Ethernet vs T1 in Replacing Legacy Services
Business Ethernet enables carriers to offer low-cost network services at up to 50% below the price of legacy protocols, making it a strong substitute for T1/T3, frame relay and ATM. The low price points customers have come to expect for Ethernet bandwidth may present a challenge for incumbent carriers, which will try to keep Ethernet vs T1 prices high so as not be dragged down the margin slope, especially in competition with their own TDM private line services. They will be challenged in the metro-area Ethernet market by cable operators that do not have an installed private line base to protect. Here at OSSTelco we partner with carriers that provide up-to-date ethernet services, that can offer you the most cost efficient, reliable solution.
Bandwidth Continues to Climb
Demand for bandwidth by enterprises and service providers has been growing at 60% and 100% per year, respectively. This has led major transport providers to upgrade their optical backbones networks to as high as 40 Gbps, and many optical carriers including Level 3 have deployed 10 Gbps LAN- PHY Ethernet interfaces, which offer bandwidth at significantly lower cost compared with OC-192. Verizon Business and AT&T have also both added 10 Gigabit Ethernet interfaces in the past year.

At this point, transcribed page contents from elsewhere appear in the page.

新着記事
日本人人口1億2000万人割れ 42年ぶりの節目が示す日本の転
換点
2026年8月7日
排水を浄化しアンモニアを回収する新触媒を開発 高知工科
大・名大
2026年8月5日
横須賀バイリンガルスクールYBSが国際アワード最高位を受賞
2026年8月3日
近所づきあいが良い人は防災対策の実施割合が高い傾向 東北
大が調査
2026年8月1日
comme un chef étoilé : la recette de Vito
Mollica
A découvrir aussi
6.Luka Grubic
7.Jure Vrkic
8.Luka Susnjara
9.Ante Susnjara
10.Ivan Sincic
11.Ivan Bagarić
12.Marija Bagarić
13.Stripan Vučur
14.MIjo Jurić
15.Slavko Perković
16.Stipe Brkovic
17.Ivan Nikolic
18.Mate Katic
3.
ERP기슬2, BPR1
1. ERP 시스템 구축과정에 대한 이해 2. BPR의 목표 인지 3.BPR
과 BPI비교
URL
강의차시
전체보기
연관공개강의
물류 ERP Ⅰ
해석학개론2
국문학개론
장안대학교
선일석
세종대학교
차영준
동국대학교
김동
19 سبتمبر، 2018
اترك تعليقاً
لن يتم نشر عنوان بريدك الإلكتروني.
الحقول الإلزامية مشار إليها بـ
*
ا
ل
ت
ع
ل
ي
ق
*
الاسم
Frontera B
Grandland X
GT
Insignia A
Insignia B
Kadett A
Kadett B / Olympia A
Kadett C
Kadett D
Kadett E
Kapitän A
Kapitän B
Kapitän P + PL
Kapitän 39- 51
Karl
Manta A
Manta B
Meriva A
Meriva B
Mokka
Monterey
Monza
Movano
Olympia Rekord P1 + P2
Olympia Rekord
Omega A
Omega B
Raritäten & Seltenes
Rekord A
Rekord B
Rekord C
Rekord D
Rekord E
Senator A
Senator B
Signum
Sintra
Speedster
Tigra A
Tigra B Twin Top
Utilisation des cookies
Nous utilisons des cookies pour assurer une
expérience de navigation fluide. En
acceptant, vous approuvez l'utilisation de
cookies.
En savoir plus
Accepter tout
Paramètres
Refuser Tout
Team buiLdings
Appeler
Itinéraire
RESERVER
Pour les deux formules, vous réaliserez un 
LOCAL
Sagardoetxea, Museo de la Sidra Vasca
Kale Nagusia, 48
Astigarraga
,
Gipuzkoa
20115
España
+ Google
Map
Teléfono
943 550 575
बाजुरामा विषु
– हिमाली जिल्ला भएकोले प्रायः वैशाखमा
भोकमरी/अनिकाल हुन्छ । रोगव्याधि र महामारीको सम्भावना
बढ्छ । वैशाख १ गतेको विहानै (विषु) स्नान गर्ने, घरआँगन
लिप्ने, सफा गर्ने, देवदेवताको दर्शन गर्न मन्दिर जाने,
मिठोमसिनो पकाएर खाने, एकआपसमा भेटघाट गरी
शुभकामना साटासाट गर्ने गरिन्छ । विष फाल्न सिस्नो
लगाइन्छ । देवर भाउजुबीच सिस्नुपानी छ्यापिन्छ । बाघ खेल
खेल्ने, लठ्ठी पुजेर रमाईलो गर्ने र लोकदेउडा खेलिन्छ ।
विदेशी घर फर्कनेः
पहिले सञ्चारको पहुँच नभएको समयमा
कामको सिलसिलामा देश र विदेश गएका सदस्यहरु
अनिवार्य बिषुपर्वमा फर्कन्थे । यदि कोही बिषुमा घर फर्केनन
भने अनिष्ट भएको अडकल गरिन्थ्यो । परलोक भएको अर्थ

Quality of Service (QoS) for Business Ethernet
Customers expanding the use of Ethernet as a comprehensive business network service will want some ability to prioritize real-time and mission-critical traffic, and the growing business use of VoIP is leading to increased demand for QoS to ensure that real-time traffic be given absolute priority. QoS for Ethernet, once rare, is becoming more common, although approaches vary from Layer 2 traffic separation and prioritization (using P-bit marking or MEF 10.1) to Layer 3 packet differentiation (IP DiffServ), the latter being most common on the VPLS (Ethernet over MPLS).
Increasing Competition
In recent years, RBOCs, IXCs, CLECs and cable MSOs have expanded their Ethernet portfolios into more markets where they have metro fiber. In addition, a newer generation of small service providers such as Masergy and Reliance (Yipes) have made inroads into large corporate accounts by providing sophisticated wide area networking services based on VPLS as a next-generation alternative to frame relay and ATM, using leased local access lines to reach customers. At the low-end of the market, the cable MSOs rollout of low-speed Ethernet over their extensive HFC networks will pose a significant threat to the incumbents installed base of T1/frame relay circuits.